Fall Together Again is hooks on hooks on hooks. There is no track here that belies any sense of tiresome blasé. Some pop artists have that single solitary hit that sells millions and propels them into the mainstream, but the album from which it comes is little more than that same sound rehashed for 12 tracks. Burrows is wise enough – and has experience enough – to avoid this trap, and it’s likely made all the better by his retaining creative control on the album.
You Won’t Find Love has a faint electronic backing to a simple guitar hook that both belie the anti-love song lyrics and entice a dance or two.
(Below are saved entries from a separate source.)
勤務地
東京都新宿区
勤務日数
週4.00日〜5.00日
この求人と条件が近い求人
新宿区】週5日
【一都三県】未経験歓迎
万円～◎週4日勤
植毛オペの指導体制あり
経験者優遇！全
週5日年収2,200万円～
Who Are You Now? has some Gotye-style heartbreak against radio-ready percussion, a twinkling electronic outro, and “do do do” backing vocals. It’s a fantastic track, and trepidatious listeners should start here. Those in the mood for a bit of heart-throbbing should check out See A Girl and Hearts And Minds, the latter of which will surely appeal to Gotye fans. This nuanced take on love shows that Burrows has certainly matured since the raucous Who Needs Love? of Razorlight’s self-titled release eight years previous.
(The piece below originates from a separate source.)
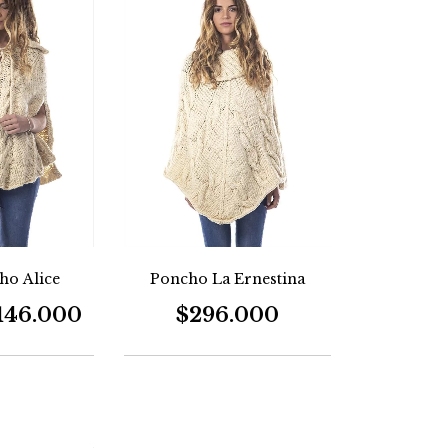
ho Alice
Poncho La Ernestina
146.000
$296.000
Burrows’ voice is beautiful, but it’s saddening to see another British artist eschew his or her accent in favor of singing so clean it may as well be used as bleach. When Your Ship Comes In is a grievous offender because Burrows falls back-and-forth between the all too often used pop countertenor. Burrows can do better than that, and we’ve heard him do so on his previous solo releases. It’ll please the fandom that’s too old for the One Direction craze, but those who desire a more authentic Britishism in their albums may feel left out in the cold.
The baroque pop instrumentation does well by not rehashing Eleanor Rigby or Wonderwall structures. Big band artists such as Frank Sinatra are the best comparisons here, and there is an understated swing texture that’s present in every song. Fall Together Again is quite a refreshing pop album in terms of the rhythm section: not only can one actually hear the bass line, but it even has a purpose that’s more than keeping time on tracks such as As Good As Gone, You Won’t Find Love, and See A Girl.
Andy Burrows needs not prove his artistic merit, but Fall Together Again certainly shows another, much more tender side to his artistry. With beautiful instrumentation and subject matter that is palatable to the mainstream but does not pander to any specific audience, Fall Together Again is, for the most part, a delight.